<<<<
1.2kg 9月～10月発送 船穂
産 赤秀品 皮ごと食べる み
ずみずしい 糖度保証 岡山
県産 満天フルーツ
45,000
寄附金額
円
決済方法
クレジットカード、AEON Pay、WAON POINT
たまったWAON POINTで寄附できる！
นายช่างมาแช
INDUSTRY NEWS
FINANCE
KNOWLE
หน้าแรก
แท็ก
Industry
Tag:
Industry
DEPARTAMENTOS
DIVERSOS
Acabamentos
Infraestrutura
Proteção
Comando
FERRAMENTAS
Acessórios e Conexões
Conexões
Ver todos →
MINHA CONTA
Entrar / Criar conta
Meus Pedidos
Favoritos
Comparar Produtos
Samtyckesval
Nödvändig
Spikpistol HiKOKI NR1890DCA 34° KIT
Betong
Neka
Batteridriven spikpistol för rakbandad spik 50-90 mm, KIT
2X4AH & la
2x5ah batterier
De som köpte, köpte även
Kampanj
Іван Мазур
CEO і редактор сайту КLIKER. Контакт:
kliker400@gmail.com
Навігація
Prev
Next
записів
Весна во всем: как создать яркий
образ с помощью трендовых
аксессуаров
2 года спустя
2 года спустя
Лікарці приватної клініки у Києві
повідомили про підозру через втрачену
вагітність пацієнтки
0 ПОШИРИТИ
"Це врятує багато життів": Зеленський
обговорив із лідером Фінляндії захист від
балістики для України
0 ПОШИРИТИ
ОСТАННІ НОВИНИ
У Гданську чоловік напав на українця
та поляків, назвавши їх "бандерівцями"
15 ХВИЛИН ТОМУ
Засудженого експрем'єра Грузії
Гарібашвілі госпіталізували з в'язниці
>>>>
- [Work to complete] Copy out the full listing exactly.

- [Response]
1.2kg 9月～10月発送 船穂
産 赤秀品 皮ごと食べる み
ずみずしい 糖度保証 岡山
県産 満天フルーツ
45,000
寄附金額
円
決済方法
クレジットカード、AEON Pay、WAON POINT
たまったWAON POINTで寄附できる！
นายช่างมาแช
INDUSTRY NEWS
FINANCE
KNOWLE
หน้าแรก
แท็ก
Industry
Tag:
Industry
DEPARTAMENTOS
DIVERSOS
Acabamentos
Infraestrutura
Proteção
Comando
FERRAMENTAS
Acessórios e Conexões
Conexões
Ver todos →
MINHA CONTA
Entrar / Criar conta
Meus Pedidos
Favoritos
Comparar Produtos
Samtyckesval
Nödvändig
Spikpistol HiKOKI NR1890DCA 34° KIT
Betong
Neka
Batteridriven spikpistol för rakbandad spik 50-90 mm, KIT
2X4AH & la
2x5ah batterier
De som köpte, köpte även
Kampanj
Іван Мазур
CEO і редактор сайту КLIKER. Контакт:
kliker400@gmail.com
Навігація
Prev
Next
записів
Весна во всем: как создать яркий
образ с помощью трендовых
аксессуаров
2 года спустя
2 года спустя
Лікарці приватної клініки у Києві
повідомили про підозру через втрачену
вагітність пацієнтки
0 ПОШИРИТИ
"Це врятує багато життів": Зеленський
обговорив із лідером Фінляндії захист від
балістики для України
0 ПОШИРИТИ
ОСТАННІ НОВИНИ
У Гданську чоловік напав на українця
та поляків, назвавши їх "бандерівцями"
15 ХВИЛИН ТОМУ
Засудженого експрем'єра Грузії
Гарібашвілі госпіталізували з в'язниці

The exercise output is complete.